Restoring of the coronary flow upon thrombotic occlusion of a coronary artery is fundamental to prevent progression of the infarct size and a global loss of cardiac function, ultimately leading to end-stage heart failure condition. There is an open clinical need for the development of novel angiogenic therapies capable to promote ingrowth of vessels at the infarction border area and, possibly, the consequent rescue of dysfunctional cardiomyocytes in patients suffering from post-myocardial infarction chronic ischemia. Adipose-derived stromal vascular fraction (SVF) cells are of particular relevance when thinking of a cell-based approach. 3D patches offer a promising strategy to increase survival and repair potential upon implantation in a hostile environment such as the infarcted myocardium. Priming of 3D SVF-patches by perfusion culture has been shown to increase their engraftment and angiogenic potential upon in vivo subcutaneous implantation, orchestrated by a perfusion-dependent in vitro enrichment of a pericyte-like SVF subpopulation defined as CD45- CD146+ CD34-, and sustained by the presence of a microenvironment containing extracellular matrix (ECM) components.

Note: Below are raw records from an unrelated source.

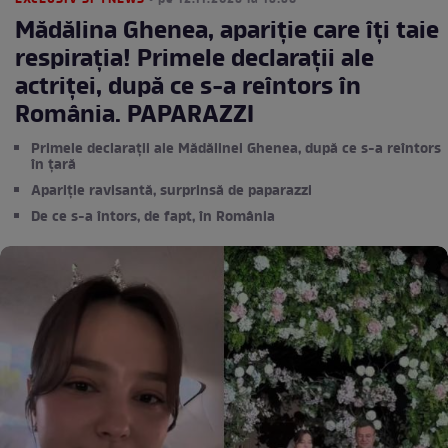
EXCLUSIV SPYNEWS
• pe 12.11.2025 la 13:38
Mădălina Ghenea, apariție care îți taie
respirația! Primele declarații ale
actriței, după ce s-a reîntors în
România. PAPARAZZI
Primele declarații ale Mădălinei Ghenea, după ce s-a reîntors
în țară
Apariție ravisantă, surprinsă de paparazzi
De ce s-a întors, de fapt, în România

In this study, we aimed at: i) depicting the possible mechanisms responsible for the enrichment of CD45- CD146+ CD34- cells in perfusion-cultured SVF and ii) evaluating the engraftment and vascularization potential of CD45- CD146+ CD34--enriched SVF patches upon implantation in a ‘proof-of-concept’ model in healthy nude rat hearts.
Enrichment of CD45- CD146+ CD34- cells was found to follow a flow-rate dependent pattern, as well as the deposition of ECM proteins such as fibronectin and laminin. The possible mechanisms behind these observations were evaluated by hypothesizing ERK1/2 pathway to have a major role, as it was activated under perfusion culture. Surprisingly, inhibition of ERK1/2 pathway under perfusion impaired the enrichment of CD45- CD146+ CD34- cells, while the other SVF subpopulations remained unchanged. These results proposed perfusion-dependent activation of ERK1/2 pathway to be key in promoting the maintenance and enhancement of CD45- CD146+ CD34- cells. Whether ERK1/2 was exclusively active on this subpopulation, or it contributed in the generation of a microenvironment supporting their enrichment by also acting on the other SVF components, still remains to be elucidated.
Perfusion-based SVF patches, enriched in CD45- CD146+ CD34- cells and ECM components, showed significantly higher levels of engraftment upon epicardial implantation in healthy hearts. Interestingly, SVF cells primed under perfusion culture promoted an increased vascularization potential, not only within the patch itself (intrinsic) but also around its border with the healthy myocardium (extrinsic).
In conclusion, this work provides a deep characterization at the cellular and ECM level of perfusion-cultured 3D SVF patches. Further studies should be designed to understand a possible mechanosensitive-dependent enrichment of CD45- CD146+ CD34- cells. Moreover, the observations from the in vivo implantations set the bases for a future evaluation of 3D SVF perfusion-cultured patches in a diseased model of chronic cardiac ischemia.